Cyclepath,I am not sure how far your views go re these issues (takes time to 'know' people) - some people go right off the deep end and I cannot vibe with a lot of unpleasant hardline ideas.

But personally I have no problem calling any type of backward and regressive ideology what it is - backward and regressive.

Afghanistan as it was once upon a time, before fundamentalism, was not so backward and regressive. It was a place many western backpackers visited in the 60s, 70s and 80s (I know, I know the ganja was good). It was like any of the more traditional and religious societies eg Morocco, Egypt, which have their own cohesive beauty and grace, just like India etc, which may seem now somewhat backwards to us who are used to very liberal cultures.

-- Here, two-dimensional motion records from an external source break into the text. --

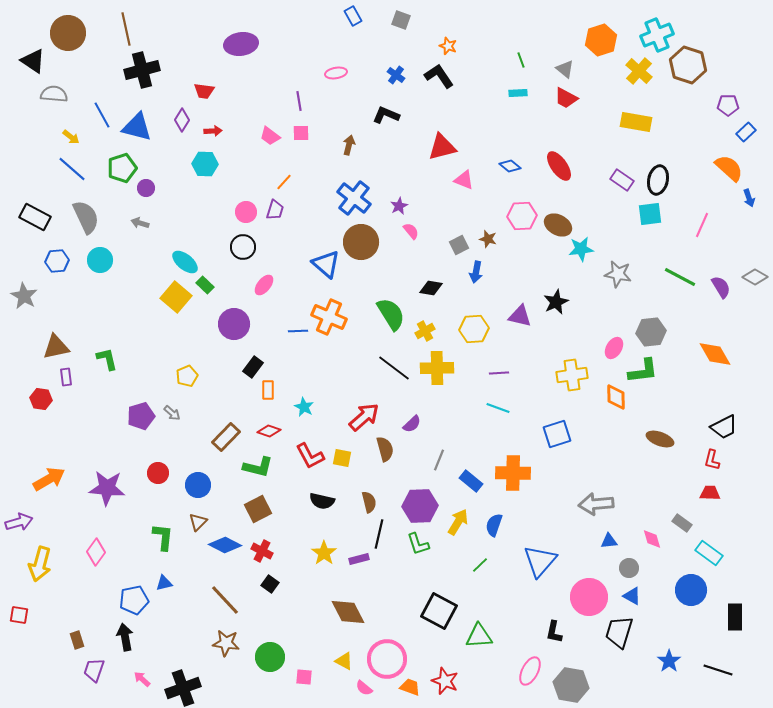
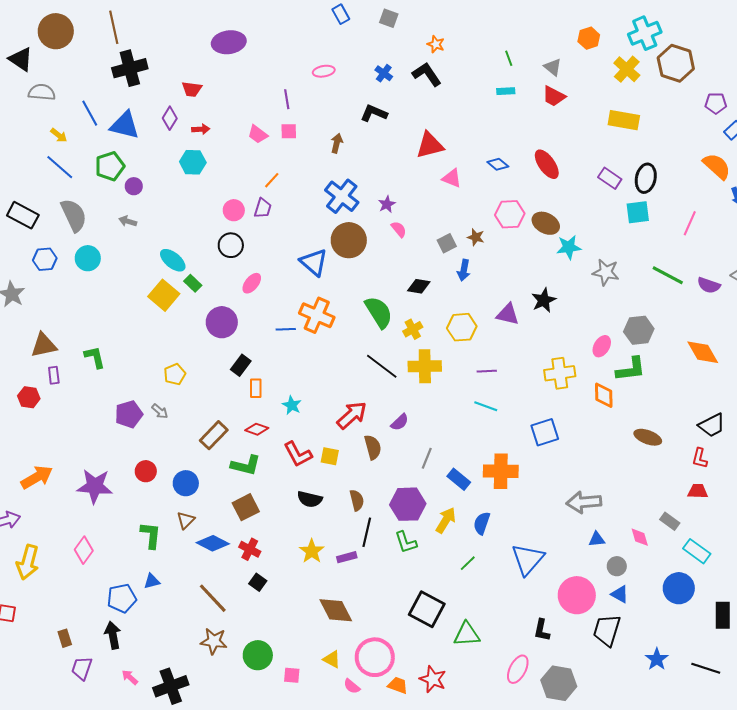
orange hexagon: (601, 40) -> (589, 38), size x0.7
purple semicircle: (721, 287) -> (709, 285), turned 140

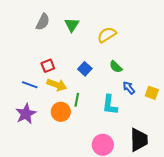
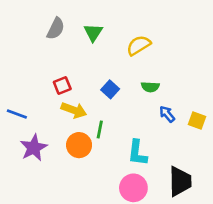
green semicircle: (116, 67) -> (150, 87), turned -40
blue line: (30, 85) -> (17, 114), moved
cyan L-shape: (110, 105) -> (137, 153), moved

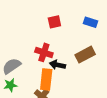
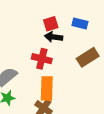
blue rectangle: (91, 22) -> (80, 23), moved
black arrow: (58, 65) -> (54, 37), moved

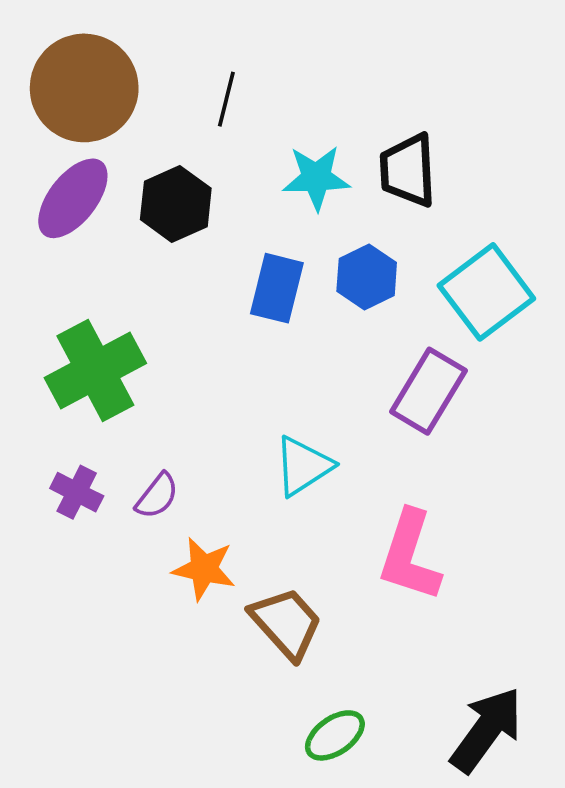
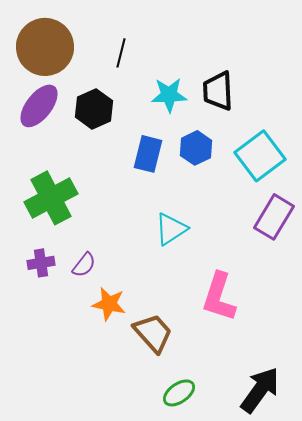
purple rectangle: (428, 391) -> (274, 217), moved
cyan triangle: (303, 466) -> (171, 229), moved
purple cross: (77, 492) -> (41, 263), turned -36

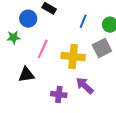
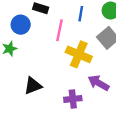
pink line: (43, 49) -> (60, 30), moved
yellow cross: (73, 57) -> (79, 54), turned 30

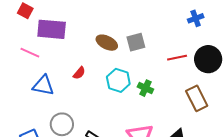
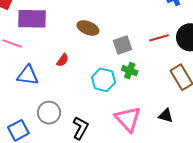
gray square: (136, 42) -> (123, 45), moved
cyan hexagon: (118, 80) -> (103, 80), moved

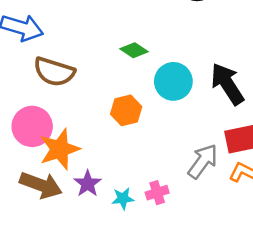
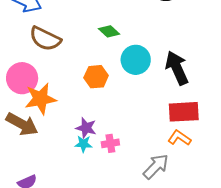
gray arrow: (203, 161) -> (156, 166), moved
purple star: (88, 184) -> (86, 128), moved, turned -30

Even such traditional societies enabled women to express ambitions - they have been female teachers, doctors, scientists, Prime Ministers, leaders etc in such societies.
These traditional societies can be very protective of women, keeping them cloistered to a certain extent, which can depend on family opinions. Some of this is grounded in a genuine desire to protect their girls from attack and abuse - throughout human history women and girls have not generally been able to walk freely through the world, due to strong possibility of sexual attack. The fact that girls and women can in the west, generally speaking, is a huge advance in human civilisation.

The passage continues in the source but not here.